Prep 45 mins
Cook 30 mins
From "The Best Freezer Cookbook"
- 1 1⁄2 cups butter, softened
- 1 1⁄2 cups granulated sugar
- 2 eggs
- 3 cups all-purpose flour
- 2 tablespoons cinnamon
- 1 cup whipping cream
- 3 tablespoons unsweetened cocoa powder
- 2 cups sour cream
- 1⁄2 cup grated semisweet chocolate
- 1⁄2 cup granulated sugar
- chocolate curls (to garnish)
- Preheat oven to 375°F.
- Line three 9 inch cake pans with parchment paper. Set aside.
- In a large bowl, beat 1-1/2 cups butter with 1-1/2 cups sugar until light and fluffy. Beat in eggs one at a time.
- In a medium bowl, stir together the flour and cinnamon. Stir this mixture into the butter/sugar mixture with a wooden spoon.
- Divide dough into 8-9 equal portions.
- Spread one portion in each pan.
- Bake for 8-12 minutes or until golden brown.
- Cool the cookies in pans on racks. Remove from pans, reline pans with parchment and repeat with remaining 6 portions of dough.
- When all cookies are baked and cooling, prepare filling.
- In a large bowl whip the cream until stiff. Sift cocoa and fold into cream.
- In another bowl stir together sugar and sour cream until sugar dissolves. Stir in grated semi-sweet chocolate.
- Fold sour cream mixture into whipped cream mixture.
- To assemble:.
- Arrange one cookie on a cake plate; spread with about 1/9 of filling. Keep layering cookies and filling finishing with filling. Garnish with a pile of chocolate curls.

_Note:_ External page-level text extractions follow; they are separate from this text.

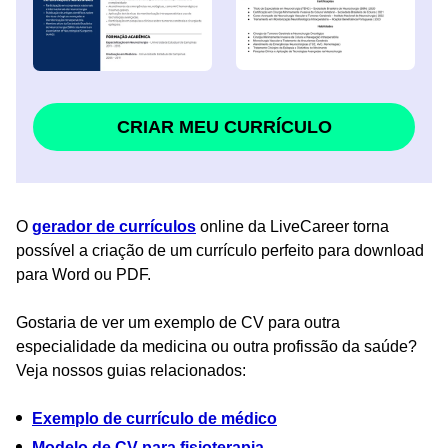
CRIAR MEU CURRÍCULO
O
gerador de currículos
online da LiveCareer torna
possível a criação de um currículo perfeito para download
para Word ou PDF.
Gostaria de ver um exemplo de CV para outra
especialidade da medicina ou outra profissão da saúde?
Veja nossos guias relacionados:
Exemplo de currículo de médico
Modelo de CV para fisioterapia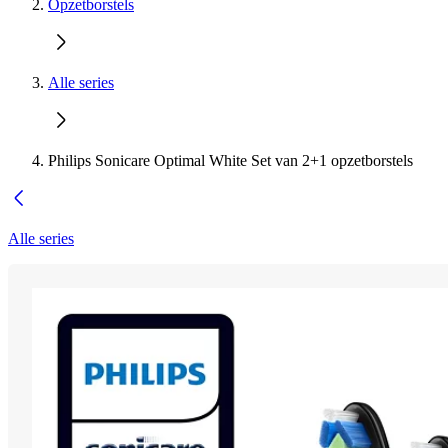
Opzetborstels
Alle series
Philips Sonicare Optimal White Set van 2+1 opzetborstels
Alle series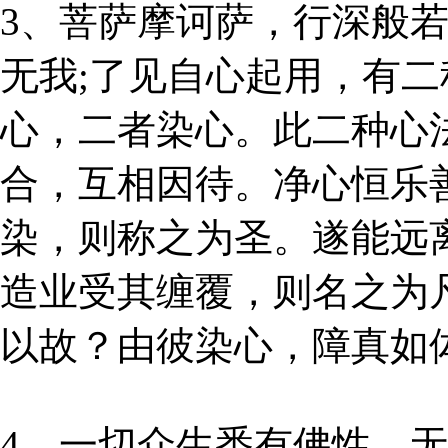
3、菩萨摩诃萨，行深般
无我;了见自心起用，有
心，二者染心。此二种心法
合，互相因待。净心恒乐
染，则称之为圣。遂能远
造业受其缠覆，则名之为
以故？由彼染心，障真如
4、一切众生悉有佛性，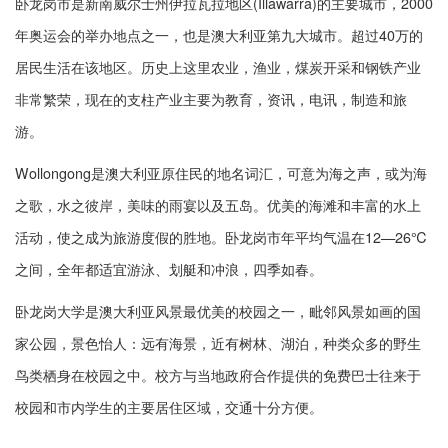
卧龙岗市是新南威尔士州伊拉瓦拉地区(Illawarra)的主要城市，2000
年奥运会的举办地点之一，也是澳大利亚第九大城市。超过40万的
居民生活在该地区。历史上这里农业，渔业，煤炭开采和钢铁产业
非常繁荣，现在的支柱产业主要为教育，资讯，电讯，制造和旅
游。
Wollongong是澳大利亚原住民的地名词汇，可意为海之声，或为海
之歌，水之彼岸，美味的雨宴以及五岛。优美的海滩和丰富的水上
活动，使之成为旅游度假的胜地。卧龙岗市年平均气温在12—26℃
之间，全年都适宜游泳、划艇和冲浪，四季如春。
卧龙岗大学是澳大利亚风景最优美的校园之一，毗邻风景如画的国
家公园，景色怡人：远有海景，近有树林、湖泊，种类众多的野生
鸟类栖身在校园之中。校方与当地政府合作提供的免费巴士往来于
校园和市内学生的主要居住区域，交通十分方便。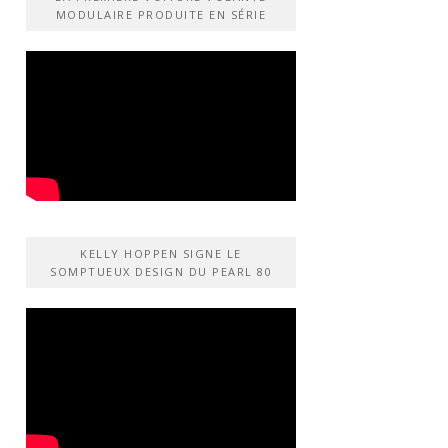
MODULAIRE PRODUITE EN SÉRIE
KELLY HOPPEN SIGNE LE
SOMPTUEUX DESIGN DU PEARL 80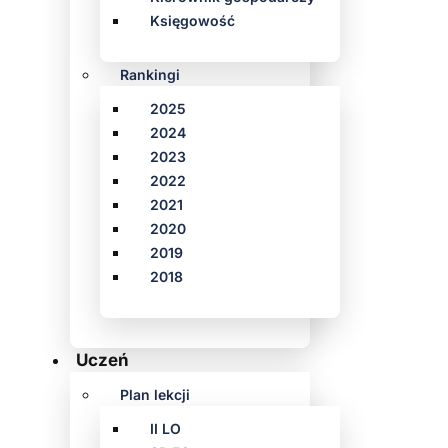
Księgowość
Rankingi
2025
2024
2023
2022
2021
2020
2019
2018
Uczeń
Plan lekcji
II LO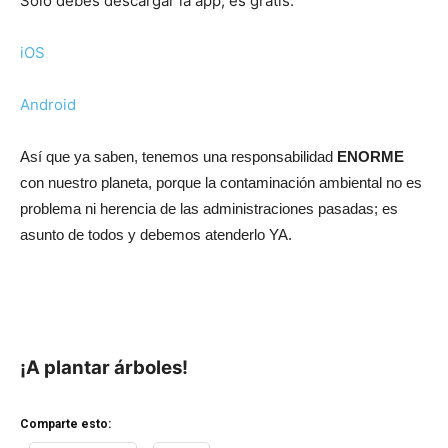
Sólo debes descargar la app, es gratis:
iOS
Android
Así que ya saben, tenemos una responsabilidad
ENORME
con nuestro planeta, porque la contaminación ambiental no es
problema ni herencia de las administraciones pasadas; es
asunto de todos y debemos atenderlo YA.
¡A plantar árboles!
Comparte esto: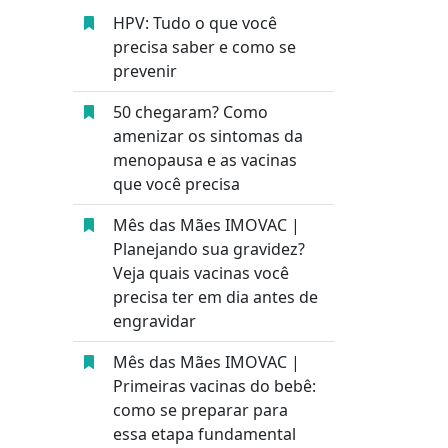
HPV: Tudo o que você
precisa saber e como se
prevenir
50 chegaram? Como
amenizar os sintomas da
menopausa e as vacinas
que você precisa
Mês das Mães IMOVAC |
Planejando sua gravidez?
Veja quais vacinas você
precisa ter em dia antes de
engravidar
Mês das Mães IMOVAC |
Primeiras vacinas do bebê:
como se preparar para
essa etapa fundamental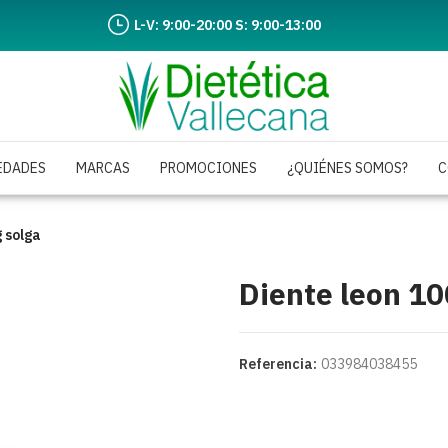
L-V: 9:00-20:00 S: 9:00-13:00
EDADES
MARCAS
PROMOCIONES
¿QUIÉNES SOMOS?
C
 solga
Diente leon 1
Referencia:
033984038455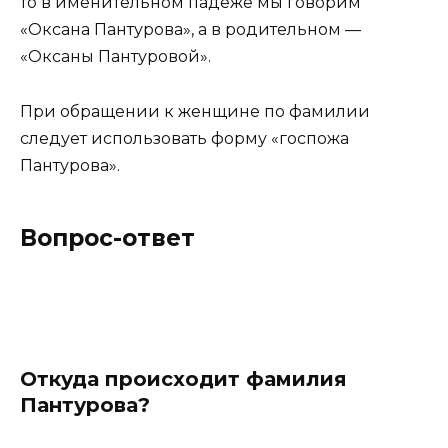
то в именительном падеже мы говорим
«Оксана Пантурова», а в родительном —
«Оксаны Пантуровой».
При обращении к женщине по фамилии
следует использовать форму «госпожа
Пантурова».
Вопрос-ответ
Откуда происходит фамилия
Пантурова?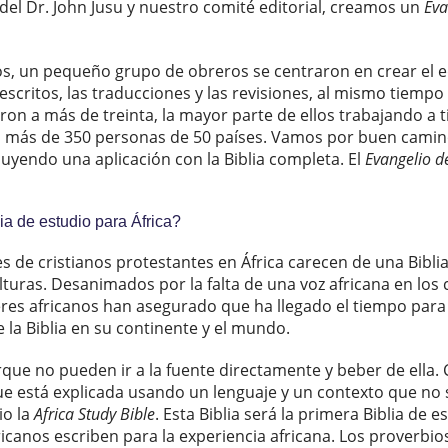
n del Dr. John Jusu y nuestro comité editorial, creamos un
Eva
os, un pequeño grupo de obreros se centraron en crear el e
scritos, las traducciones y las revisiones, al mismo tiemp
aron a más de treinta, la mayor parte de ellos trabajando a
n más de 350 personas de 50 países. Vamos por buen camino 
cluyendo una aplicación con la Biblia completa. El
Evangelio d
ia de estudio para África?
 de cristianos protestantes en África carecen de una Biblia 
turas. Desanimados por la falta de una voz africana en los 
eres africanos han asegurado que ha llegado el tiempo para
e la Biblia en su continente y el mundo.
que no pueden ir a la fuente directamente y beber de ella. C
 está explicada usando un lenguaje y un contexto que no 
io la
Africa Study Bible
. Esta Biblia será la primera Biblia de e
canos escriben para la experiencia africana. Los proverbios 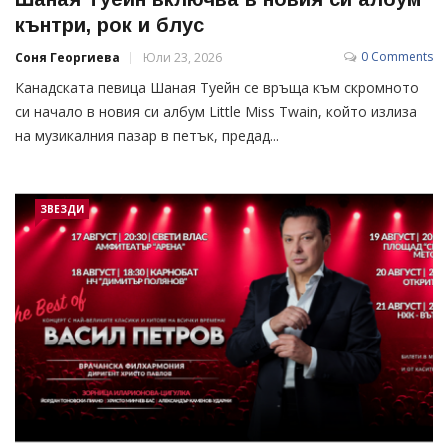
кънтри, рок и блус
0 Comments
Соня Георгиева
Юли 23, 2026
Канадската певица Шаная Туейн се връща към скромното
си начало в новия си албум Little Miss Twain, който излиза
на музикалния пазар в петък, предад...
ЗВЕЗДИ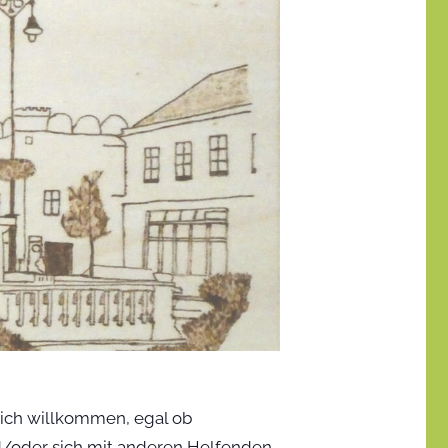
ich willkommen, egal ob
nd/oder sich mit anderen Helfenden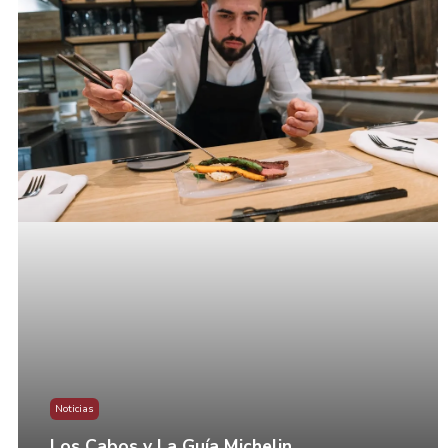
Noticias
Los Cabos y La Guía Michelin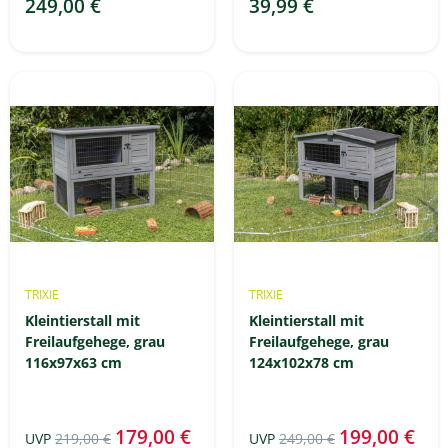
249,00 €
39,99 €
TRIXIE
TRIXIE
Kleintierstall mit
Kleintierstall mit
Freilaufgehege, grau
Freilaufgehege, grau
116x97x63 cm
124x102x78 cm
179,00 €
199,00 €
UVP
219,00 €
UVP
249,00 €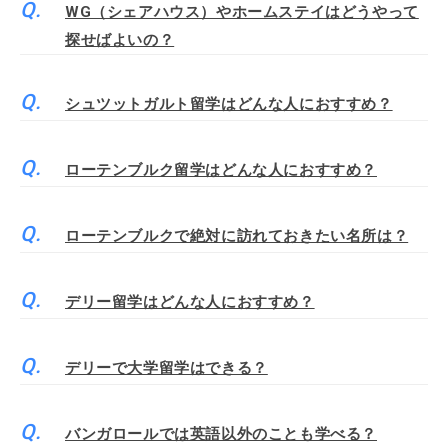
WG（シェアハウス）やホームステイはどうやって
探せばよいの？
シュツットガルト留学はどんな人におすすめ？
ローテンブルク留学はどんな人におすすめ？
ローテンブルクで絶対に訪れておきたい名所は？
デリー留学はどんな人におすすめ？
デリーで大学留学はできる？
バンガロールでは英語以外のことも学べる？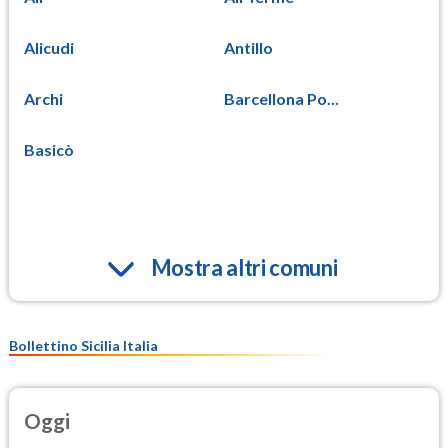
Alicudi
Antillo
Archi
Barcellona Po...
Basicò
Mostra altri comuni
Bollettino Sicilia Italia
Oggi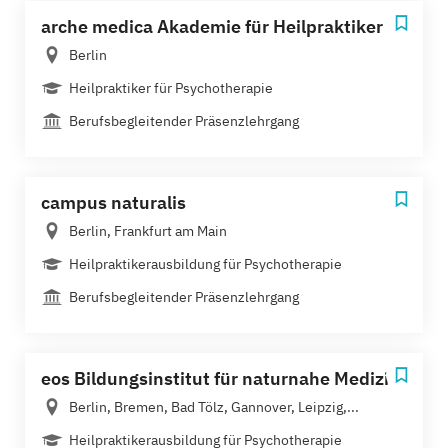
arche medica Akademie für Heilpraktiker
Berlin
Heilpraktiker für Psychotherapie
Berufsbegleitender Präsenzlehrgang
campus naturalis
Berlin, Frankfurt am Main
Heilpraktikerausbildung für Psychotherapie
Berufsbegleitender Präsenzlehrgang
eos Bildungsinstitut für naturnahe Medizin
Berlin, Bremen, Bad Tölz, Gannover, Leipzig,...
Heilpraktikerausbildung für Psychotherapie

- To freeze: Freeze on a cardboard cake circle you can purchase at a baking supply store. Layer as above and then insert a few toothpicks in the top to hold the plastic wrap off the top of the torte.
- Wrap in plastic and then in foil. Label and freezer for up to 2 months.
- To serve:.
- Thaw on counter for 1 hour before serving. Unwrap, remove toothpicks and garnish with the chocolate curls.
- To make chocolate curls: Run a vegetable peeler over a brick of chocolate and pieces will "curl" off the peeler.